## Problem to solve
Would you transcribe the entries below word for word, omitting all images?

## Provided entries

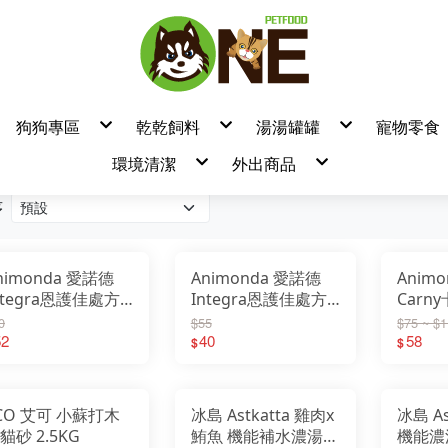
狗狗專區
乾乾飼料
湯湯罐罐
寵物零食
狗飼料
▼飼料品牌
▼罐頭/餐包品牌
▼零食
環境清潔
外出商品
/餐盒
狗罐頭/餐包/餐盒
良善
耐吉斯
/肉泥
狗零食 / 凍乾 / 潔牙棒
瑞威
摩卡喵
狗營養品
特百滋
吶一口
熱銷品牌
產品分類
貓鏟
清潔美容/除臭用品/尿墊
博士巧思
自然小貓
序
臭味滾
天然密碼濕紙巾
臭用品
無敵貓糧
卡尼
掰了味
汪喵星球小方塊
樂倍黑酵母
天然密碼永
Lion 獅王
萬倍富水瓶
法米納
T.N.A 悠
Aether依鈦
Aether依鈦
ADDICTION
台灣惜時
瓦莎奇
肉球世界
耐吉斯
汪喵星球
柏萊富
卓越
nimonda 愛諾德
Animonda 愛諾德
Anim
GD/GC 天然頂級無穀飼料
狗飼料(TOMA-PRO)
狗飼料-一般 小顆粒
天然呵護-狗飼料
狗飼料
狗飼料
狗飼料
狗飼料
貓飼料
狗飼料
狗飼料
狗飼料
狗飼料
狗飼料
狗飼料
狗飼料
狗飼料
狗飼料
狗飼料
狗飼料
狗飼料
狗飼料
狗飼料
狗飼料
狗飼料
狗飼料
狗飼料
狗飼料
狗飼料
狗飼料
狗飼料
狗飼料
狗飼料
狗飼料
狗飼料
狗飼料
狗飼料
狗飼料
狗飼料
天然密碼
奇境
LD/LC 天然低穀飼料
狗飼料(零穀系列)
狗飼料-一般 原顆粒
真野低穀-狗飼料
貓飼料
貓飼料
無穀狗飼料
貓飼料
狗飼料
貓飼料
貓飼料
貓飼料
貓飼料
貓飼料
貓飼料
貓飼料
貓飼料
貓飼料
貓飼料
貓飼料
貓飼料
貓飼料
貓飼料
貓飼料
貓飼料
貓飼料
貓飼料
貓飼料
EverRaw
貓飼料
貓飼料
貓飼料
貓飼料
貓飼料
貓飼料
貓飼料
貓飼料
貓飼料
貓飼料
肉鮮生
法麗
ntegra恩護佳處方
Integra恩護佳處方
Carn
OD/OC 天然海洋飼料
貓飼料(TOMA-PRO)
狗飼料-無穀
真野無穀-狗飼料
貓飼料
貓飼料
Karoko 渴樂果
注文時刻
PD/PC 天然南瓜無穀飼料
貓飼料(親親系列)
貓飼料
天然全能-貓飼料
無穀貓飼料
Zenith
厚肉肉
QD/QC 天然藜麥無穀飼料
狗飼料(吃貨拼盤)
真野低穀-貓飼料
餐盒 100g 阿曼達
貓餐包 85g 阿曼達
頭 20
Origi7
派庫廚房
0
$55
$75 ~ $
SD/SC 天然螺旋藻無穀飼料
狗飼料(親親系列)
真野無穀-貓飼料
奇境
特百滋
HD 天然亮毛無穀飼料
貓飼料(零穀系列)
52
40
58
超級8
迷幻喵
$
$
FTD/FTC 天然熱帶水果飼料
貓飼料(吃貨拼盤)
HALO 嘿囉
Hero MAM
處方飼料
Hero MAMA
啟蒙
Mobby
陪心
主廚嚴選
喵洽普
海陸饗宴
瑪恩吉
斑尼菲
貓大餐
葛林菲
貓主子
CO 艾可 小蘇打木
冰島 Astkatta 雞肉x
冰島 As
紐崔斯
優格
蔚特尼思
藍帶廚坊
貓砂 2.5KG
鮪魚 機能補水濃湯貓
機能濃
囍碗
心寵
卓越
倍力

## Result
狗狗專區
乾乾飼料
湯湯罐罐
寵物零食
狗飼料
▼飼料品牌
▼罐頭/餐包品牌
▼零食
環境清潔
外出商品
/餐盒
狗罐頭/餐包/餐盒
良善
耐吉斯
/肉泥
狗零食 / 凍乾 / 潔牙棒
瑞威
摩卡喵
狗營養品
特百滋
吶一口
熱銷品牌
產品分類
貓鏟
清潔美容/除臭用品/尿墊
博士巧思
自然小貓
序
臭味滾
天然密碼濕紙巾
臭用品
無敵貓糧
卡尼
掰了味
汪喵星球小方塊
樂倍黑酵母
天然密碼永
Lion 獅王
萬倍富水瓶
法米納
T.N.A 悠
Aether依鈦
Aether依鈦
ADDICTION
台灣惜時
瓦莎奇
肉球世界
耐吉斯
汪喵星球
柏萊富
卓越
nimonda 愛諾德
Animonda 愛諾德
Anim
GD/GC 天然頂級無穀飼料
狗飼料(TOMA-PRO)
狗飼料-一般 小顆粒
天然呵護-狗飼料
狗飼料
狗飼料
狗飼料
狗飼料
貓飼料
狗飼料
狗飼料
狗飼料
狗飼料
狗飼料
狗飼料
狗飼料
狗飼料
狗飼料
狗飼料
狗飼料
狗飼料
狗飼料
狗飼料
狗飼料
狗飼料
狗飼料
狗飼料
狗飼料
狗飼料
狗飼料
狗飼料
狗飼料
狗飼料
狗飼料
狗飼料
狗飼料
狗飼料
狗飼料
狗飼料
天然密碼
奇境
LD/LC 天然低穀飼料
狗飼料(零穀系列)
狗飼料-一般 原顆粒
真野低穀-狗飼料
貓飼料
貓飼料
無穀狗飼料
貓飼料
狗飼料
貓飼料
貓飼料
貓飼料
貓飼料
貓飼料
貓飼料
貓飼料
貓飼料
貓飼料
貓飼料
貓飼料
貓飼料
貓飼料
貓飼料
貓飼料
貓飼料
貓飼料
貓飼料
貓飼料
EverRaw
貓飼料
貓飼料
貓飼料
貓飼料
貓飼料
貓飼料
貓飼料
貓飼料
貓飼料
貓飼料
肉鮮生
法麗
ntegra恩護佳處方
Integra恩護佳處方
Carn
OD/OC 天然海洋飼料
貓飼料(TOMA-PRO)
狗飼料-無穀
真野無穀-狗飼料
貓飼料
貓飼料
Karoko 渴樂果
注文時刻
PD/PC 天然南瓜無穀飼料
貓飼料(親親系列)
貓飼料
天然全能-貓飼料
無穀貓飼料
Zenith
厚肉肉
QD/QC 天然藜麥無穀飼料
狗飼料(吃貨拼盤)
真野低穀-貓飼料
餐盒 100g 阿曼達
貓餐包 85g 阿曼達
頭 20
Origi7
派庫廚房
0
$55
$75 ~ $
SD/SC 天然螺旋藻無穀飼料
狗飼料(親親系列)
真野無穀-貓飼料
奇境
特百滋
HD 天然亮毛無穀飼料
貓飼料(零穀系列)
52
40
58
超級8
迷幻喵
$
$
FTD/FTC 天然熱帶水果飼料
貓飼料(吃貨拼盤)
HALO 嘿囉
Hero MAM
處方飼料
Hero MAMA
啟蒙
Mobby
陪心
主廚嚴選
喵洽普
海陸饗宴
瑪恩吉
斑尼菲
貓大餐
葛林菲
貓主子
CO 艾可 小蘇打木
冰島 Astkatta 雞肉x
冰島 As
紐崔斯
優格
蔚特尼思
藍帶廚坊
貓砂 2.5KG
鮪魚 機能補水濃湯貓
機能濃
囍碗
心寵
卓越
倍力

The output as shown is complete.